> **AIM OF THE EXERCISE**
Check each line of the material for "Politique" and report how many lines have it, with nothing added.

> **EXCERPTED DATA**
--------------------

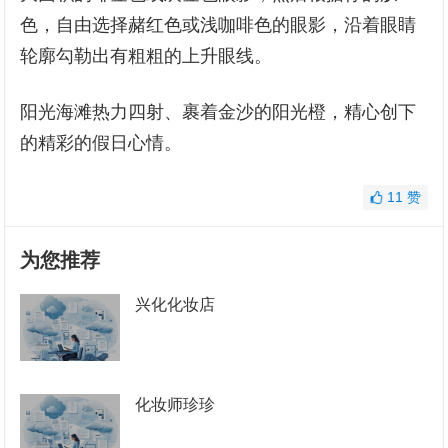
色，自由选择赭红色或浅咖啡色的眼影，沿着眼睛
轮廓勾勒出有粗粗的上升眼线。
阳光海滩热力四射、裹着金沙的阳光橙，精心创下
的精彩的假日心情。
11
赞
为您推荐
兴化化妆店
化妆师珍珍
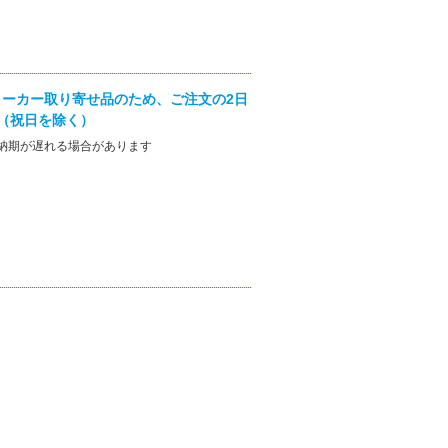
ーカー取り寄せ品のため、ご注文の2日
（祝日を除く）
納期が遅れる場合があります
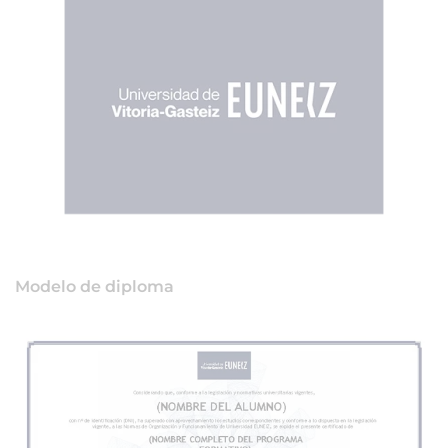
Modelo de diploma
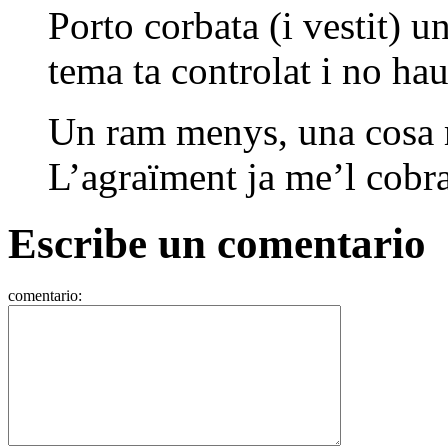
Porto corbata (i vestit) u
tema ta controlat i no ha
Un ram menys, una cosa m
L’agraïment ja me’l cobra
Escribe un comentario
comentario:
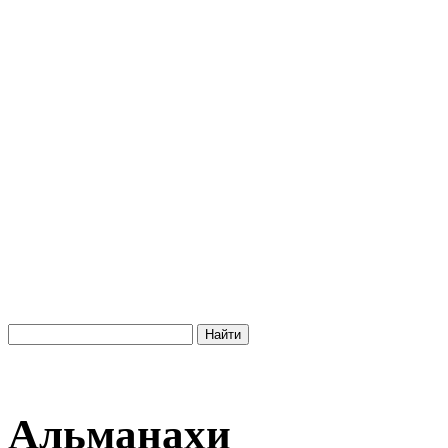
Альманахи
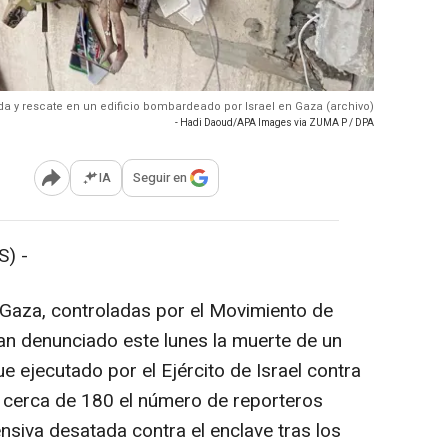
 y rescate en un edificio bombardeado por Israel en Gaza (archivo)
- Hadi Daoud/APA Images via ZUMA P / DPA
IA
Seguir en
Abrir opciones para compartir
) -
 Gaza, controladas por el Movimiento de
an denunciado este lunes la muerte de un
e ejecutado por el Ejército de Israel contra
 a cerca de 180 el número de reporteros
ensiva desatada contra el enclave tras los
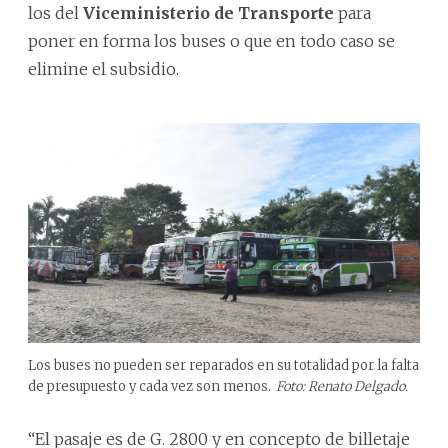
los del
Viceministerio de Transporte
para
poner en forma los buses o que en todo caso se
elimine el subsidio.
Los buses no pueden ser reparados en su totalidad por la falta
de presupuesto y cada vez son menos.
Foto: Renato Delgado.
“El pasaje es de G. 2800 y en concepto de billetaje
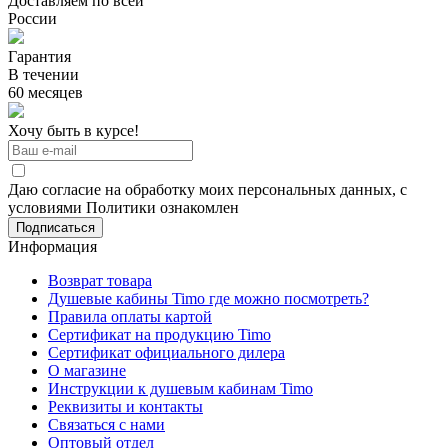
Доставляем по всей
России
Гарантия
В течении
60 месяцев
Хочу быть в курсе!
Даю согласие на обработку моих персональных данных, с
условиями Политики ознакомлен
Информация
Возврат товара
Душевые кабины Timo где можно посмотреть?
Правила оплаты картой
Сертификат на продукцию Timo
Сертификат официального дилера
О магазине
Инструкции к душевым кабинам Timo
Реквизиты и контакты
Связаться с нами
Оптовый отдел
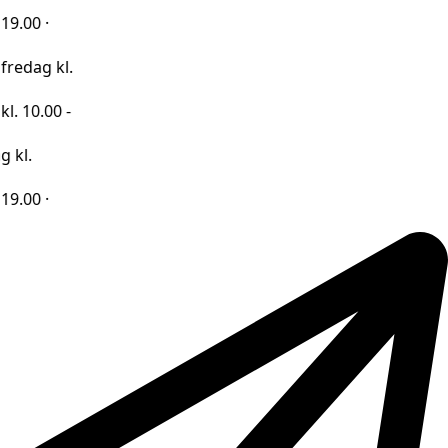
kl.
0 -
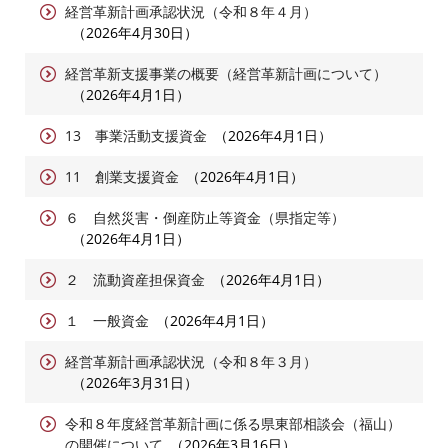
経営革新計画承認状況（令和８年４月）
2026年4月30日
経営革新支援事業の概要（経営革新計画について）
2026年4月1日
13 事業活動支援資金
2026年4月1日
11 創業支援資金
2026年4月1日
６ 自然災害・倒産防止等資金（県指定等）
2026年4月1日
２ 流動資産担保資金
2026年4月1日
１ 一般資金
2026年4月1日
経営革新計画承認状況（令和８年３月）
2026年3月31日
令和８年度経営革新計画に係る県東部相談会（福山）
の開催について
2026年3月16日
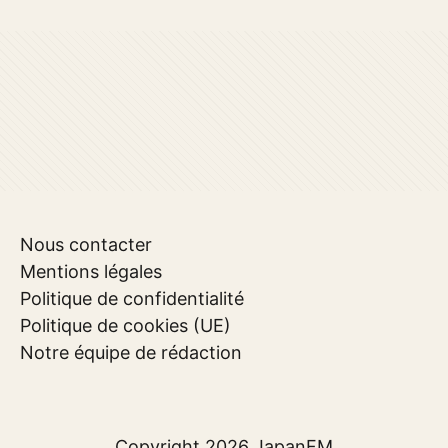
Nous contacter
Mentions légales
Politique de confidentialité
Politique de cookies (UE)
Notre équipe de rédaction
Copyright 2026
JapanFM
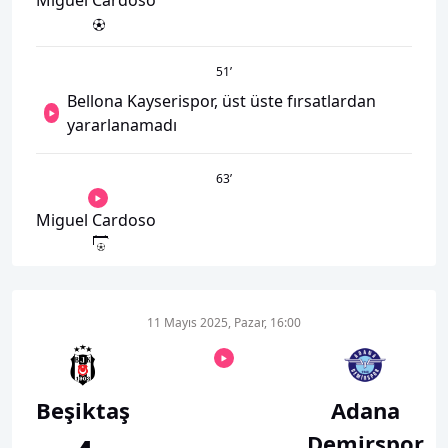
Miguel Cardoso
51
’
Bellona Kayserispor, üst üste fırsatlardan
yararlanamadı
63
’
Miguel Cardoso
11 Mayıs 2025, Pazar, 16:00
Beşiktaş
Adana
Demirspor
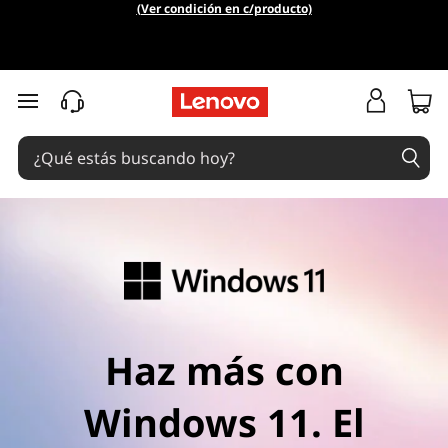
W
(Ver condición en c/producto)
i
n
Ir al contenido principal
d
o
w
s
1
Haz más con
1
e
Windows 11. El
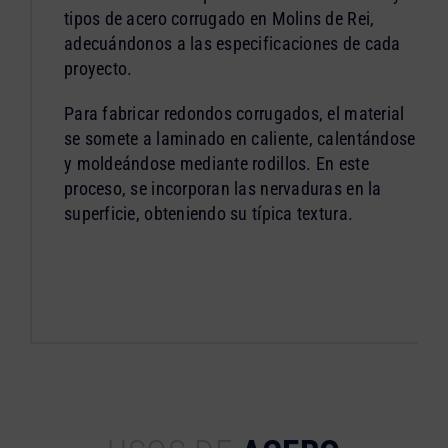
tipos de acero corrugado en Molins de Rei,
adecuándonos a las especificaciones de cada
proyecto.
Para fabricar redondos corrugados, el material
se somete a laminado en caliente, calentándose
y moldeándose mediante rodillos. En este
proceso, se incorporan las nervaduras en la
superficie, obteniendo su típica textura.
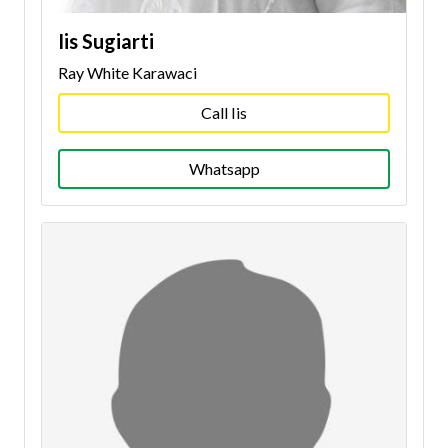
Iis Sugiarti
Ray White Karawaci
Call Iis
Whatsapp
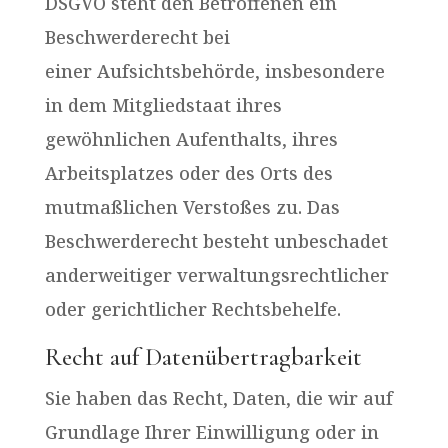
DSGVO steht den Betroffenen ein
Beschwerderecht bei
einer Aufsichtsbehörde, insbesondere
in dem Mitgliedstaat ihres
gewöhnlichen Aufenthalts, ihres
Arbeitsplatzes oder des Orts des
mutmaßlichen Verstoßes zu. Das
Beschwerderecht besteht unbeschadet
anderweitiger verwaltungsrechtlicher
oder gerichtlicher Rechtsbehelfe.
Recht auf Datenübertragbarkeit
Sie haben das Recht, Daten, die wir auf
Grundlage Ihrer Einwilligung oder in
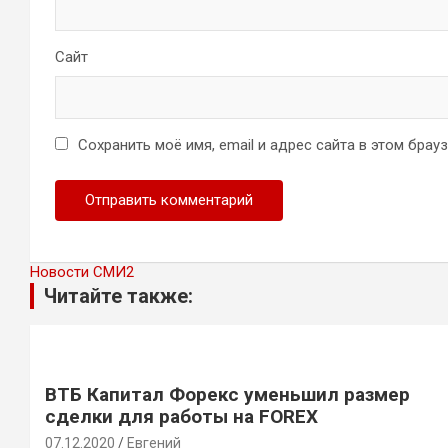
Сайт
Сохранить моё имя, email и адрес сайта в этом бра
Новости СМИ2
Читайте также:
ВТБ Капитал Форекс уменьшил размер
сделки для работы на FOREX
07.12.2020
Евгений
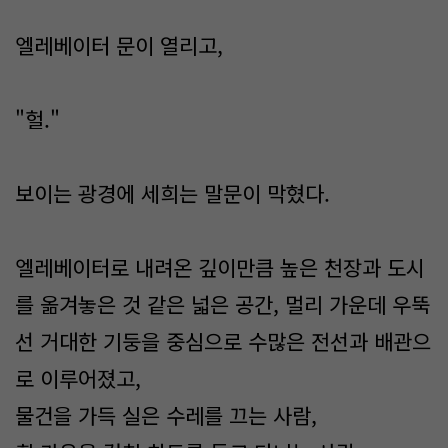
엘레베이터 문이 열리고,
"헐."
보이는 광경에 세희는 말문이 막혔다.
엘레베이터로 내려온 깊이만큼 높은 천장과 도시
를 옮겨놓은 것 같은 넓은 공간, 멀리 가운데 우뚝
선 거대한 기둥을 중심으로 수많은 전선과 배관으
로 이루어졌고,
물건을 가득 실은 수레를 끄는 사람,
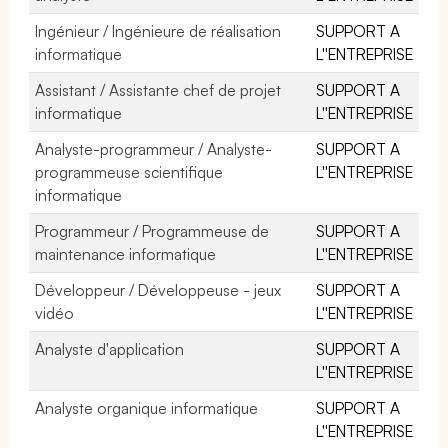
Ingénieur / Ingénieure de réalisation
SUPPORT A
informatique
L''ENTREPRISE
Assistant / Assistante chef de projet
SUPPORT A
informatique
L''ENTREPRISE
Analyste-programmeur / Analyste-
SUPPORT A
programmeuse scientifique
L''ENTREPRISE
informatique
Programmeur / Programmeuse de
SUPPORT A
maintenance informatique
L''ENTREPRISE
Développeur / Développeuse - jeux
SUPPORT A
vidéo
L''ENTREPRISE
Analyste d'application
SUPPORT A
L''ENTREPRISE
Analyste organique informatique
SUPPORT A
L''ENTREPRISE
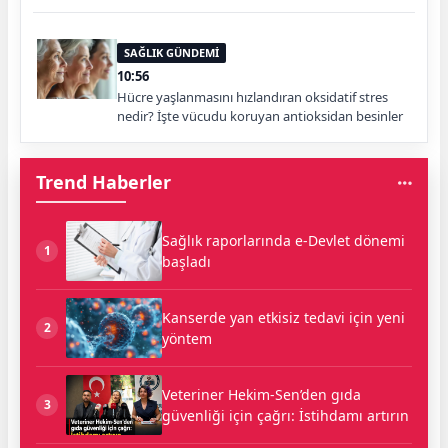
SAĞLIK GÜNDEMİ
10:56
Hücre yaşlanmasını hızlandıran oksidatif stres
nedir? İşte vücudu koruyan antioksidan besinler
Trend Haberler
Sağlık raporlarında e-Devlet dönemi
1
başladı
Kanserde yan etkisiz tedavi için yeni
2
yöntem
Veteriner Hekim-Sen’den gıda
3
güvenliği için çağrı: İstihdamı artırın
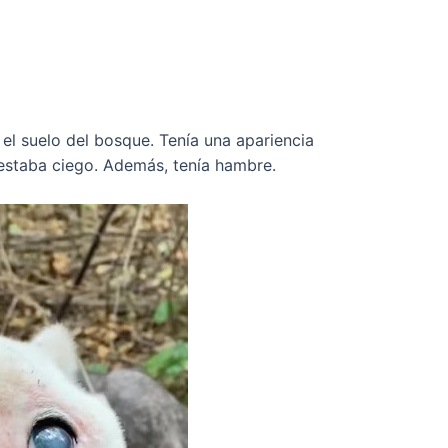
el suelo del bosque. Tenía una apariencia
estaba ciego. Además, tenía hambre.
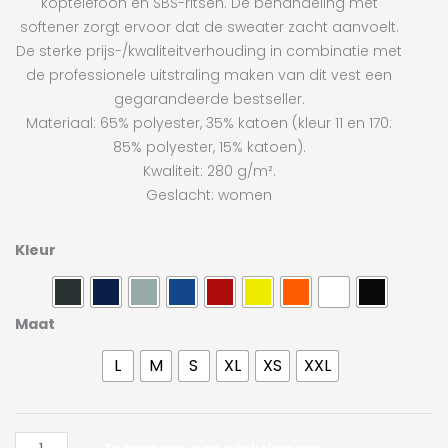
koptelefoon en SBS-ritsen. De behandeling met
softener zorgt ervoor dat de sweater zacht aanvoelt.
De sterke prijs-/kwaliteitverhouding in combinatie met
de professionele uitstraling maken van dit vest een
gegarandeerde bestseller.
Materiaal: 65% polyester, 35% katoen (kleur 11 en 170:
85% polyester, 15% katoen).
Kwaliteit: 280 g/m².
Geslacht: women
Clique
Kleur
Basic
Cardigan
Ladies
Maat
aantal
L
M
S
XL
XS
XXL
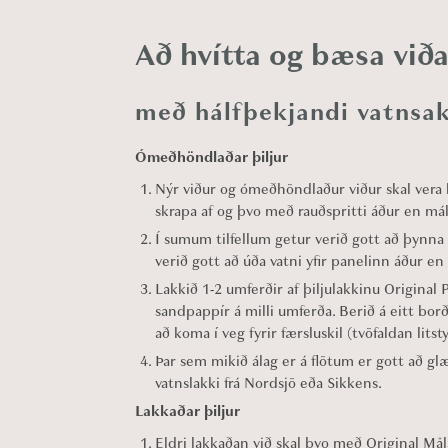
Að hvítta og bæsa viða
með hálfþekjandi vatnsak
Ómeðhöndlaðar þiljur
Nýr viður og ómeðhöndlaður viður skal vera 
skrapa af og þvo með rauðspritti áður en mál
Í sumum tilfellum getur verið gott að þynna 
verið gott að úða vatni yfir panelinn áður e
Lakkið 1-2 umferðir af þiljulakkinu Original 
sandpappír á milli umferða. Berið á eitt borð 
að koma í veg fyrir færsluskil (tvöfaldan litsty
Þar sem mikið álag er á flötum er gott að gl
vatnslakki frá Nordsjö eða Sikkens.
Lakkaðar þiljur
Eldri lakkaðan við skal þvo með Original Mål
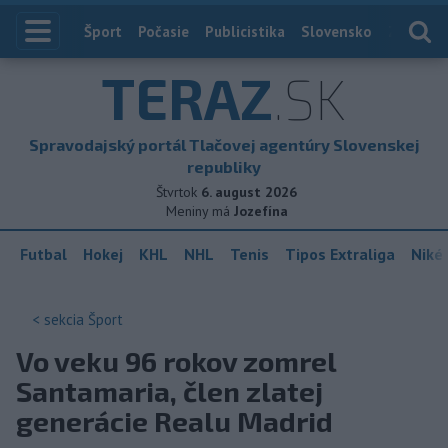
Index
Šport
Počasie
Publicistika
Slovensko
Zahranič
TERAZ
.SK
Spravodajský portál Tlačovej agentúry Slovenskej
republiky
Štvrtok
6. august 2026
Meniny má
Jozefína
Futbal
Hokej
KHL
NHL
Tenis
Tipos Extraliga
Niké 
< sekcia
Šport
Vo veku 96 rokov zomrel
Santamaria, člen zlatej
generácie Realu Madrid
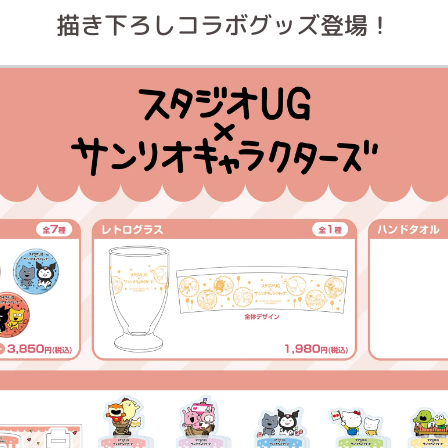
描き下ろしコラボグッズ登場！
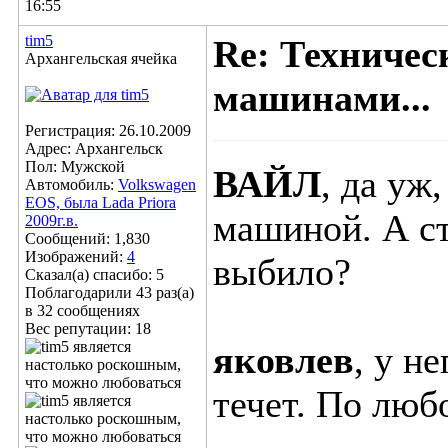
16:55
tim5
Re: Техничес
Архангельская ячейка
машинами...
Регистрация: 26.10.2009
Адрес: Архангельск
Пол: Мужской
ВАЙЛ
, да уж
Автомобиль:
Volkswagen
EOS, была Lada Priora
машиной. А с
2009г.в.
Сообщений: 1,830
Изображений:
4
выбило?
Сказал(а) спасибо: 5
Поблагодарили 43 раз(а)
в 32 сообщениях
Вес репутации:
18
яковлев
, у н
течет. По люб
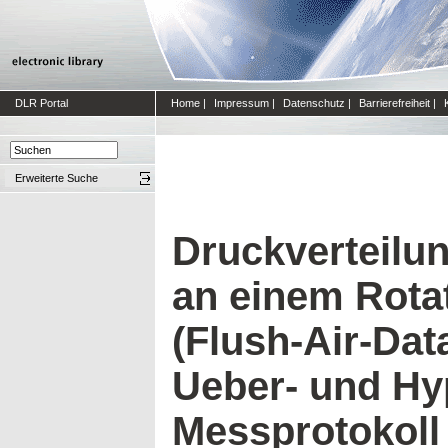
DLR Portal
Home
|
Impressum
|
Datenschutz
|
Barrierefreiheit
|
Erweiterte Suche
Druckverteil
an einem Rota
(Flush-Air-Dat
Ueber- und Hyp
Messprotokoll 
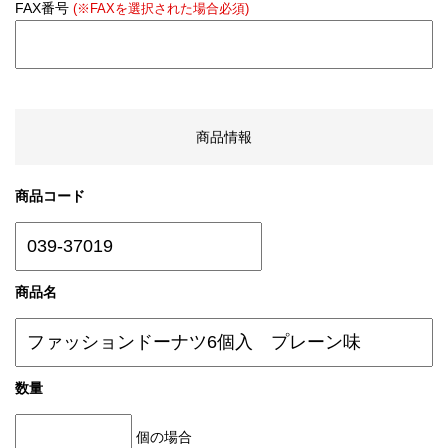
FAX番号
(※FAXを選択された場合必須)
商品情報
商品コード
商品名
数量
個の場合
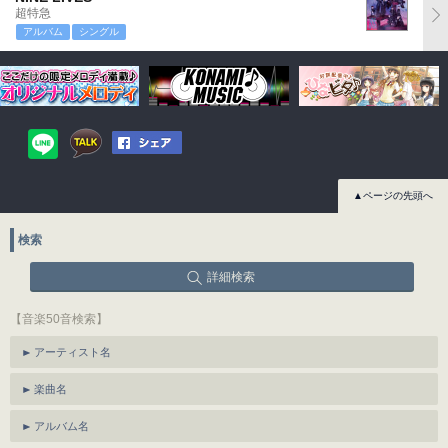
超特急
アルバム
シングル
▲ページの先頭へ
検索
詳細検索
【音楽50音検索】
アーティスト名
楽曲名
アルバム名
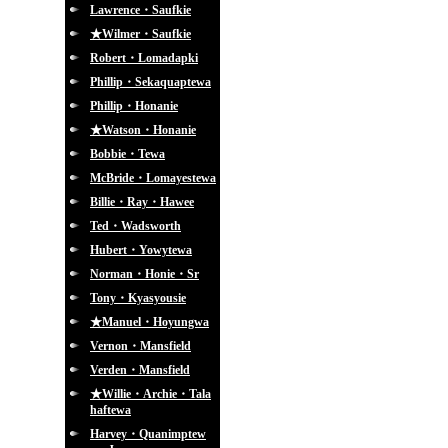
Lawrence・Saufkie
★Wilmer・Saufkie
Robert・Lomadapki
Phillip・Sekaquaptewa
Phillip・Honanie
★Watson・Honanie
Bobbie・Tewa
McBride・Lomayestewa
Billie・Ray・Hawee
Ted・Wadsworth
Hubert・Yowytewa
Norman・Honie・Sr
Tony・Kyasyousie
★Manuel・Hoyungwa
Vernon・Mansfield
Verden・Mansfield
★Willie・Archie・Tala
haftewa
Harvey・Quanimptew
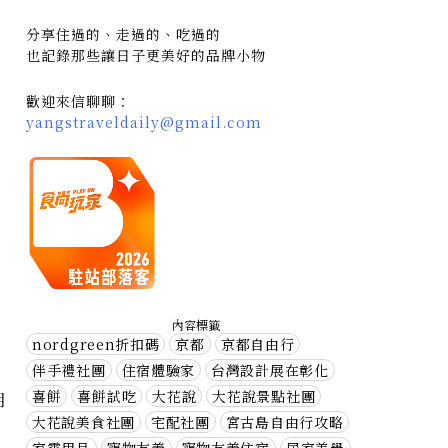
分享住過的、走過的、吃過的
也記錄那些讓日子更美好的品牌小物
歡迎來信聊聊：
yangstraveldaily@gmail.com
內容標籤
nordgreen折扣碼
京都
京都自由行
伴手禮社團
住宿體驗家
台灣設計展在彰化
喜餅
喜餅試吃
大花說
大花說景點社團
明
大花說美食社團
宅配社團
宮古島自由行攻略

--------------------

> **EXERCISE RESULT**
2